We have had her wear a muzzle when we are walking around, and she always wears it when we go to the park.

She also wears a muzzle when we go on a walk to a place where she might get off the leash.

But we always have to put a harness on her, and that puts her in a situation where she can't go where we want her to go.

It's a very frustrating situation because we feel that we need to have her in some way "controlled" if we are to be able to enjoy our day together.

And while I don't want to have to train her not to jump on people, I also don't want to let her jump on people if she wants to.

At least not all the time.

So we really need to be able to control this.

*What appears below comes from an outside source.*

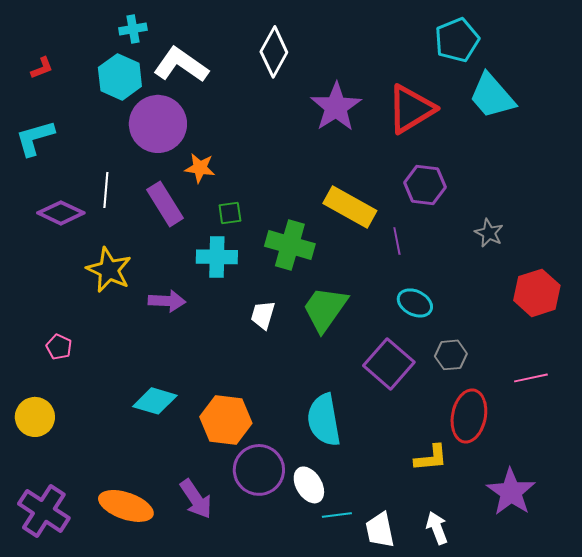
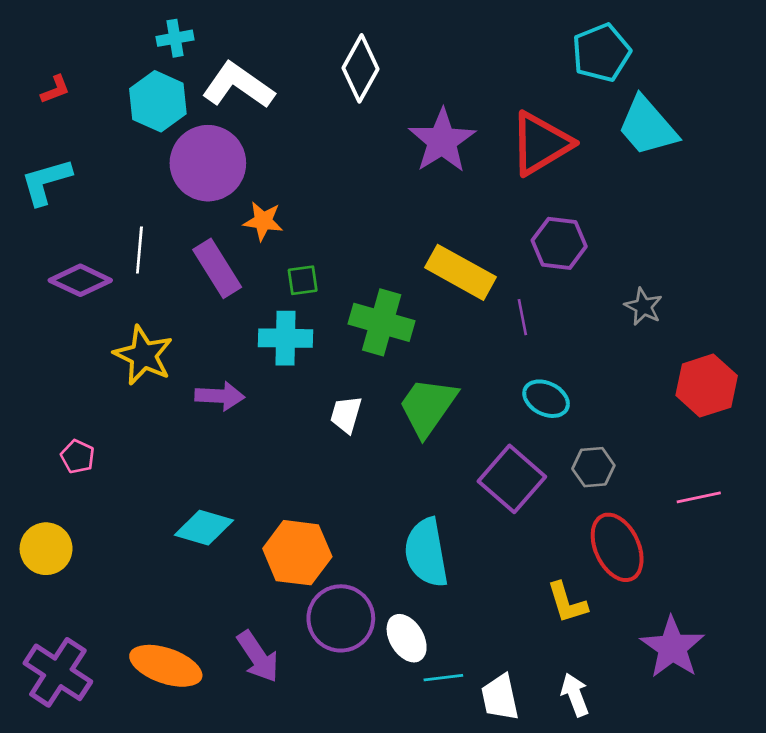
red ellipse: (469, 416) -> (617, 547), turned -36
yellow L-shape: (431, 458) -> (567, 603), turned 78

We've gotten pretty good at training Sam not to jump up on people, but she still has a couple of little habits that I need to be careful about.

She loves to eat.

We're pretty lucky that Sam is pretty well behaved, but if you can get her to open her mouth, then she will eat anything that you put in there.

For example, I'm sitting in my office and she's sitting with me, and she wants a drink of water, so she opens her mouth.

And I put water into her mouth.

I can see how frustrating this is, because she opens her mouth to eat something, but she then gets this water that she wants.

But this also works the other way around.

I have a glass of water in front of me on my desk, and she is sitting in front of me, and she will open her mouth if I just put the water in her mouth.

I'm not sure if she would do this if we were at a restaurant, because she would probably have something to drink there.

So while I would never recommend a shepard be taught how to drink out of a bowl, I know that my little collie can be trained not to do that.

And the problem is, I don't want her to get thirsty, because then she will want to eat, and then she won't be able to resist the water.

So while she is eating, she will go to the water, then she will get up and sit in front of me.

And I'm not sure how to keep her from getting thirsty during the day.

I guess I could put the water into her bowl.

And she will drink from her own bowl, but then I still need to keep an eye on her.

So there's something about a bowl that keeps her from wanting to drink all the time.

And I also don't want her to always have a bowl


Watch the video: Our New Puppy Morty Basking in the Sun!! Australian Shepherd x Bernese Mountain Dog (December 2021).